No, Clyde isn’t some kind of miracle memory cure. In fact, the preceding sentence is probably the first time in Clyde’s (admittedly short) history that the words “Clyde,” “miracle,” and “memory” have all been used together. But while Clyde might not be a cure for memory loss, he certainly is a cure for the fear of memory loss, and surely that’s the next best thing.
How does he do it? The same way you cure any phobia: desensitization. Think of it this way: if I was afraid of spiders it would probably be recommended that I try to desensitize myself to this fear in small increments. First I would be instructed to think about spiders for as long as I was could, and only when I could do that without breaking into a cold sweat would I then be shown a picture of a spider. After I was okay with that I would be put in the same house as a spider, and then the same room, and so on and so on, until finally I would be able to hold a spider in my hand, at which point I would either die of fright or be cured. (Actually, I think I would be cured either way—dead people aren’t afraid of spiders.) The point is, though, is that I would be cured. Just like I am now “cured” of my previous fear of memory loss—all thanks to my wonderful son, Clyde, and his amazing memory loss desensitization program.

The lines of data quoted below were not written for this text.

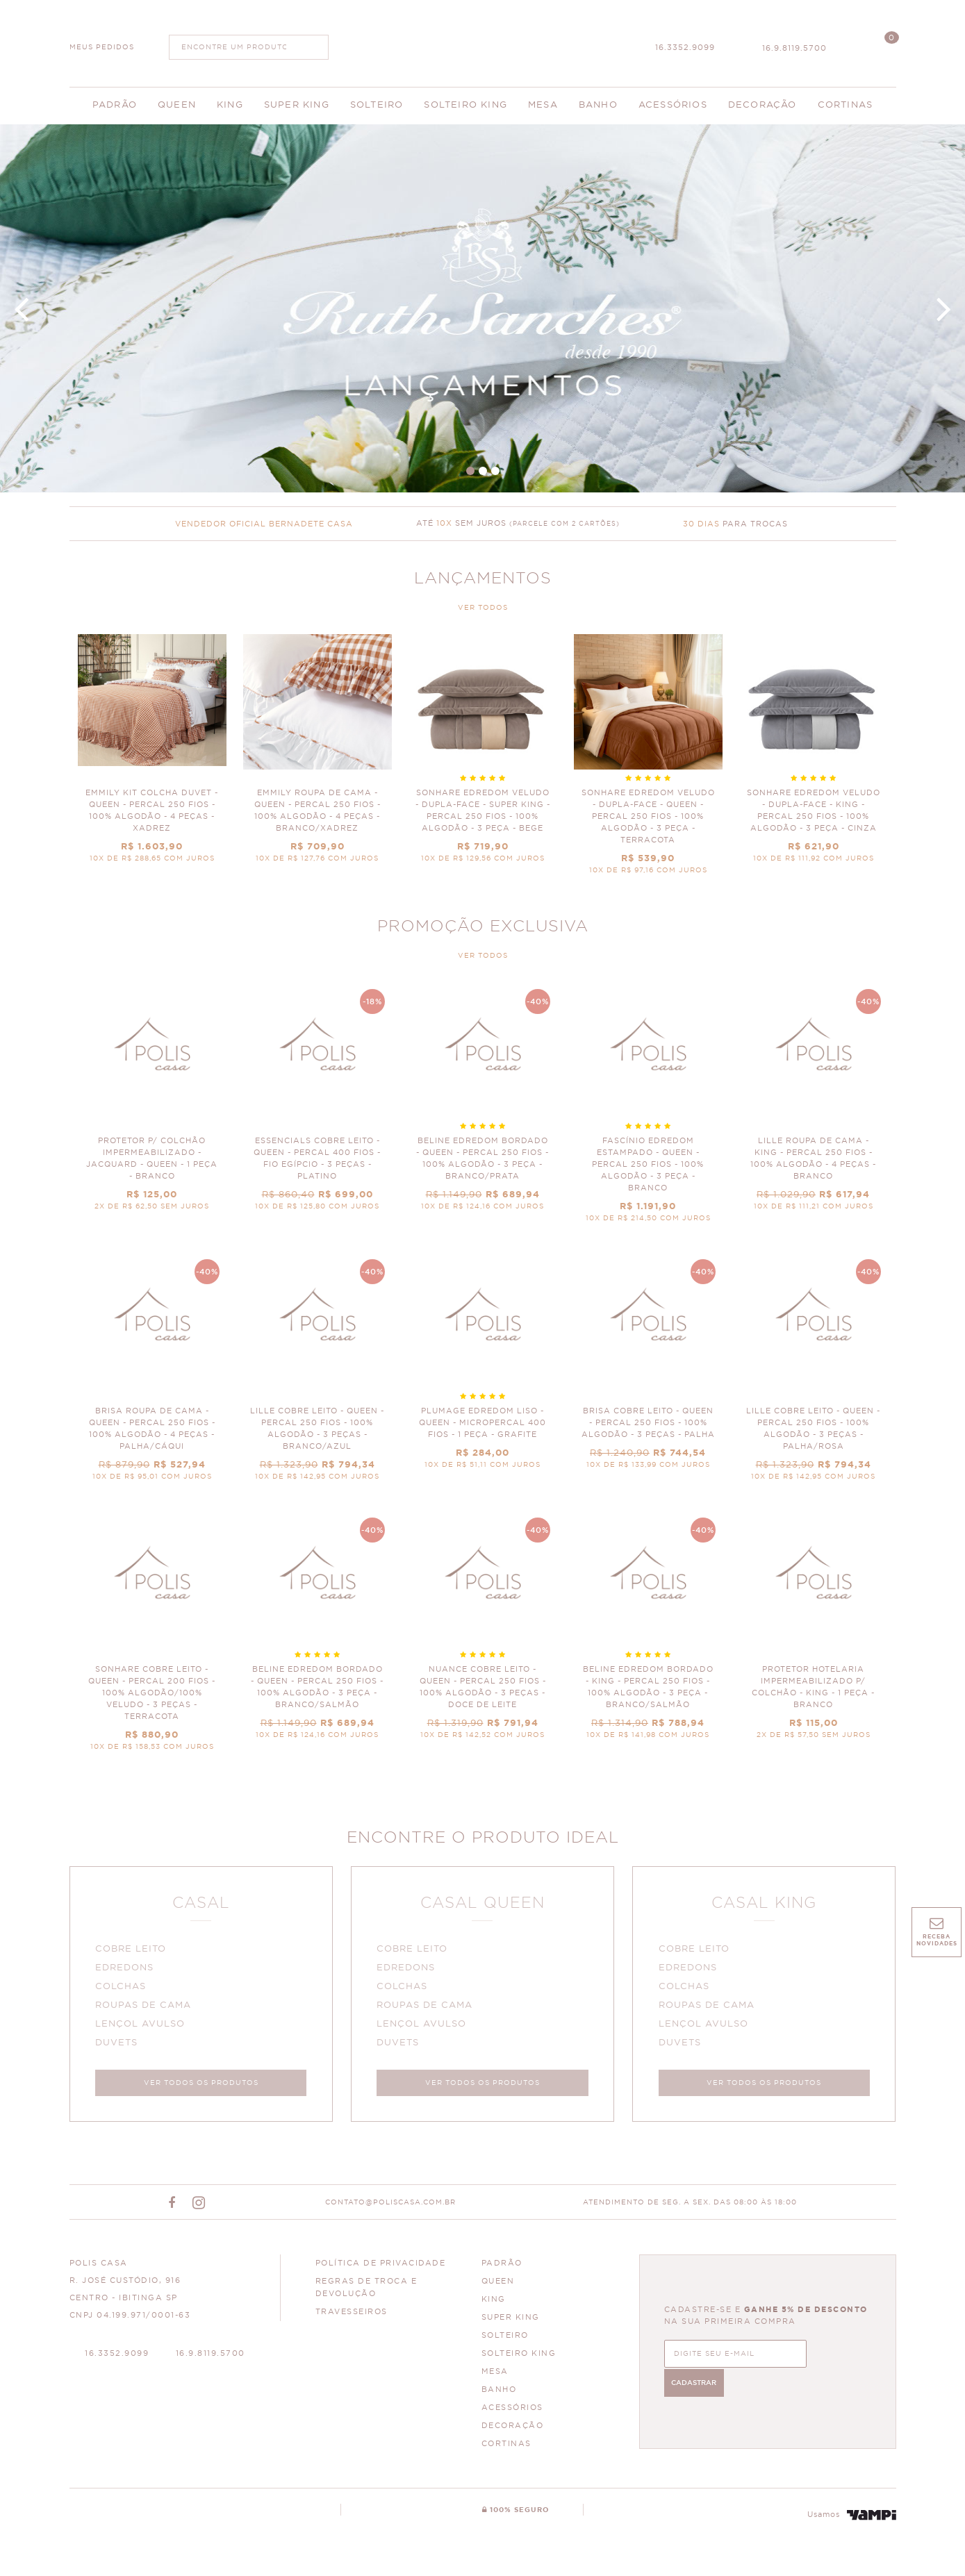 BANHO (499, 2394)
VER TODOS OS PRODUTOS (201, 2084)
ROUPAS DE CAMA (146, 2007)
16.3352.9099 (685, 47)
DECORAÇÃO (512, 2430)
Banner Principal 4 (482, 308)
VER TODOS (483, 607)
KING (493, 2304)
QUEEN (498, 2286)
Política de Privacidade (380, 2268)
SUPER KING (510, 2322)
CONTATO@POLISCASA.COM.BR (390, 2207)
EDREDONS (127, 1970)
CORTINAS (506, 2448)
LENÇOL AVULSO (143, 2026)
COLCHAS (123, 1988)
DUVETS (119, 2045)
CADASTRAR (829, 2357)
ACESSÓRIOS (512, 2412)
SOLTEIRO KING (518, 2358)
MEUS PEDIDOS (101, 47)
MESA (495, 2376)
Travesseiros (351, 2316)
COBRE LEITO (133, 1951)
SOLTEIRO (505, 2340)
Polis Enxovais (482, 41)
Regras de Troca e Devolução (366, 2292)
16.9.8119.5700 (794, 48)
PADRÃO (501, 2268) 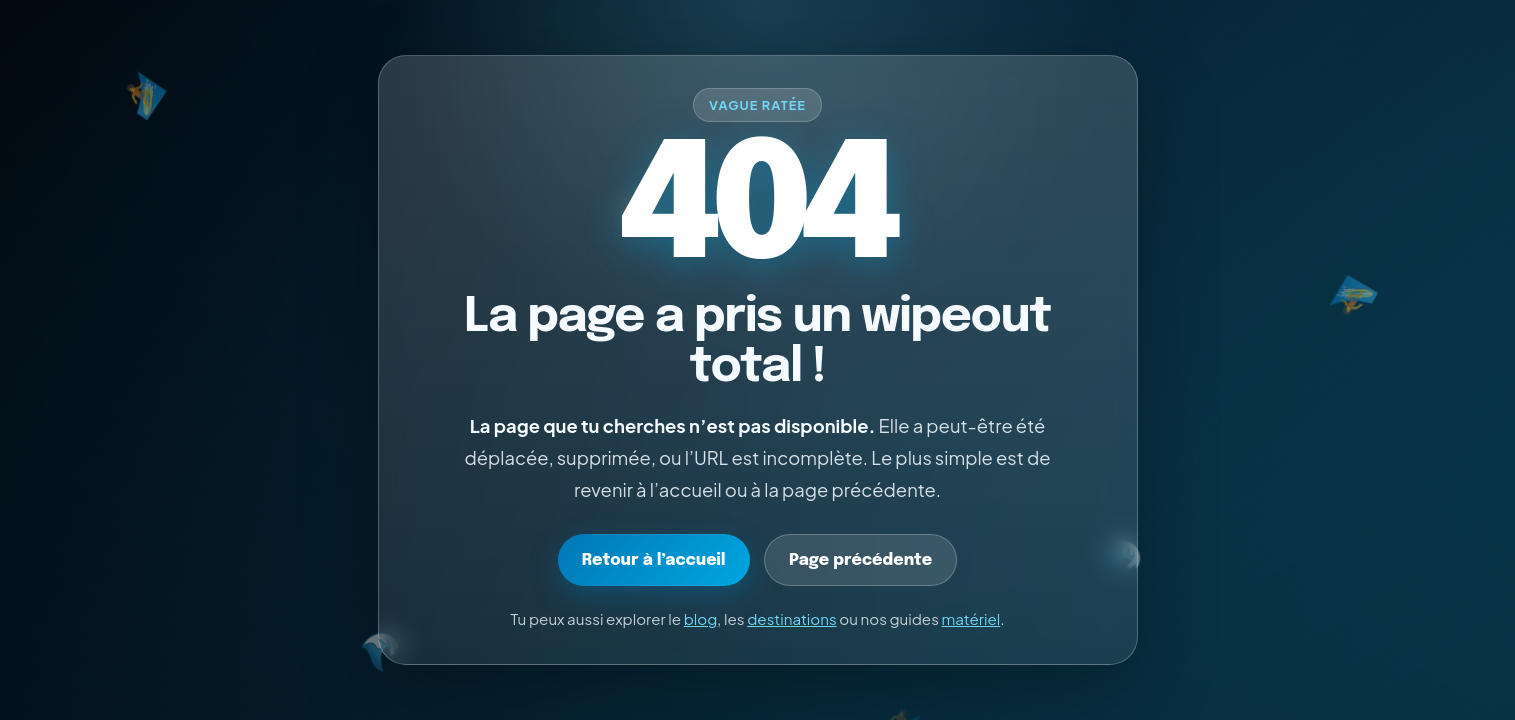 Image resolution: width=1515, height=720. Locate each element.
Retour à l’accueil (654, 560)
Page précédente (860, 560)
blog (701, 618)
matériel (971, 618)
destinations (792, 618)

Of course, with Clyde’s program you do miss out on some of the beginning stages of desensitization. And by “some” I mean “all.” In other words, Clyde’s program is basically the equivalent of dropping an arachnophobe into a swimming pool of tarantulas. Or at least that’s what it felt like to me.

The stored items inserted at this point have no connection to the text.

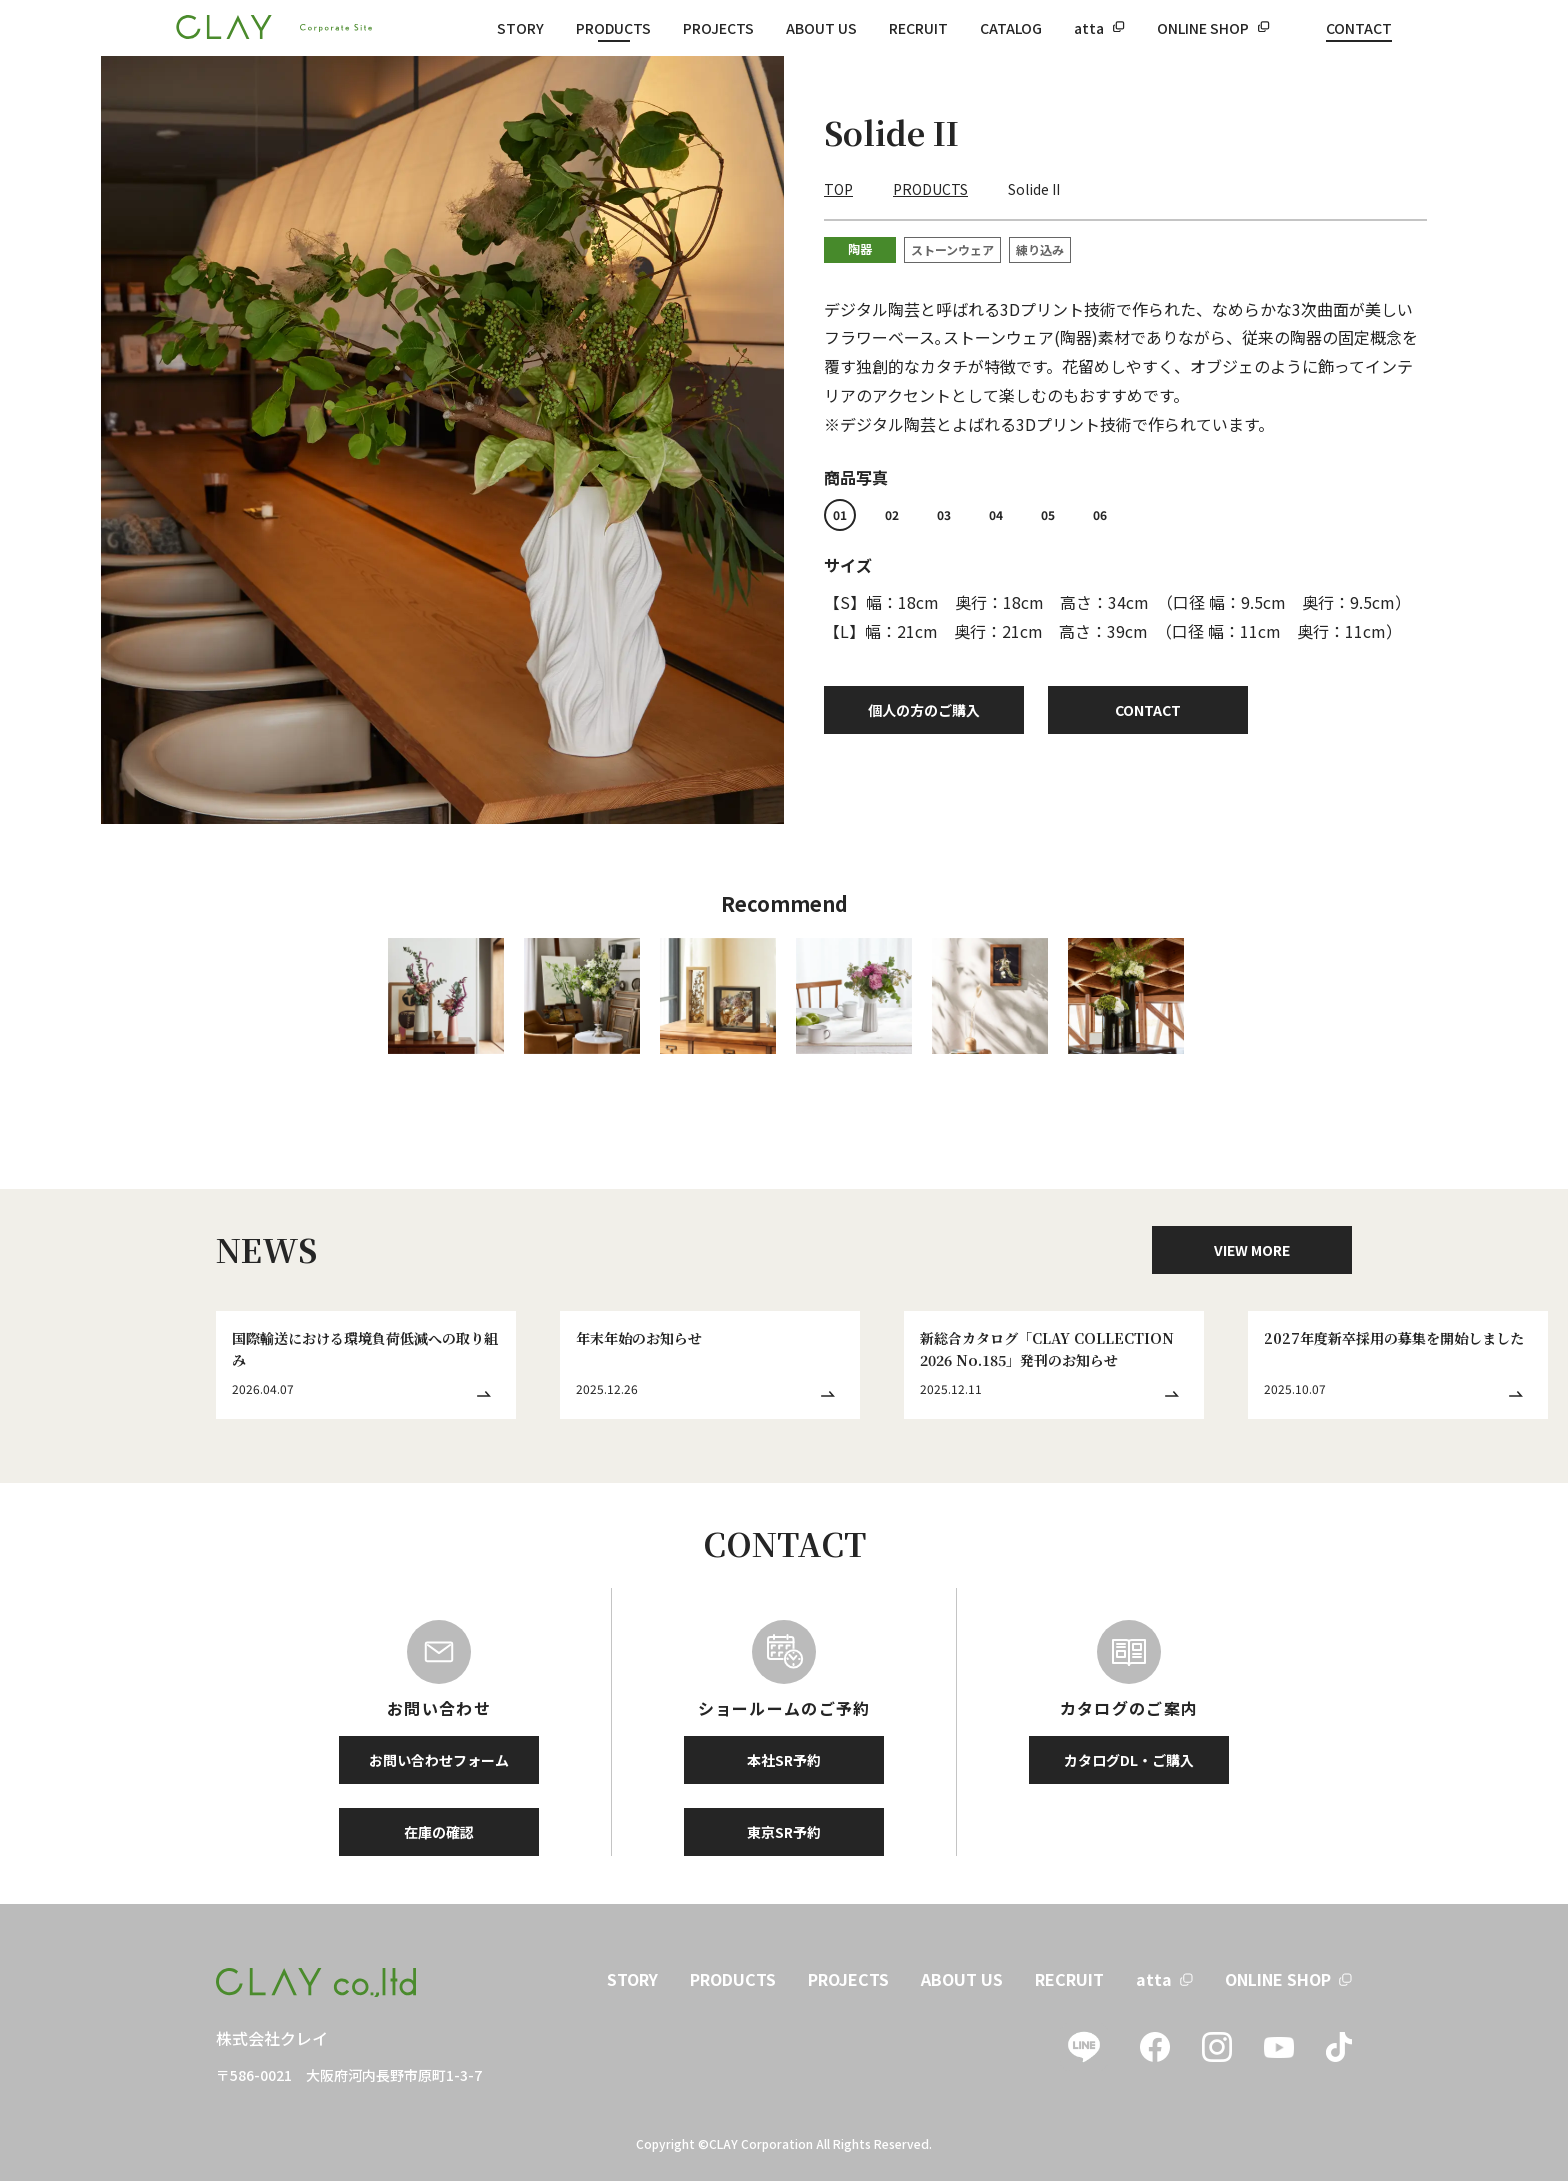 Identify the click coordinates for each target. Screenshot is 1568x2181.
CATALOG (1011, 28)
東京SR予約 (784, 1832)
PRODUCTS (613, 28)
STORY (520, 28)
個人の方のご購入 (924, 710)
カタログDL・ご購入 (1129, 1760)
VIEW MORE (1252, 1250)
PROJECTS (718, 28)
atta (1089, 28)
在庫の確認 (439, 1832)
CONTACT (1359, 28)
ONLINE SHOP (1203, 28)
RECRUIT (918, 28)
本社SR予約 (784, 1760)
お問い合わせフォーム (439, 1760)
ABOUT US (821, 28)
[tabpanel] (442, 440)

Here’s a typical day living with Clyde. Wake up. Have Clyde tell you that today is the day of the “big” field trip, and that he needs to be at school in fifteen minutes with six frozen squid (or something equally hard to obtain at seven in the morning.) Panic. Get Clyde to school on time, squid in hand, only to be told by another parent that the field trip is actually the NEXT day. Relax. Have the other parent add that they don’t need frozen squid, they need a yard of cow’s tongue. Panic. Spend all day searching for cow’s tongue. Pick Clyde up from school. Have Clyde say, as he gets in the car, “By the way, I have to be back here in half an hour for my concert.” Concert? “Yeah, the concert. It’s fifty percent of my grade.”
I’m not sure which is worse: having Clyde tells me something at the last minute, so that there is that element of doubt mixed in with my panic (Really? You have to be there at five in the morning? With squid?), or when another parent casually drops the bomb, so that instead of doubt I feel that stomach-clenching sense of shame. (“You didn’t know? I wondered why you weren’t at any of the mandatory parent meetings.”)
Luckily, as time goes by those feelings of shame have become less and less intense. I guess Clyde is helping desensitize me to that, too.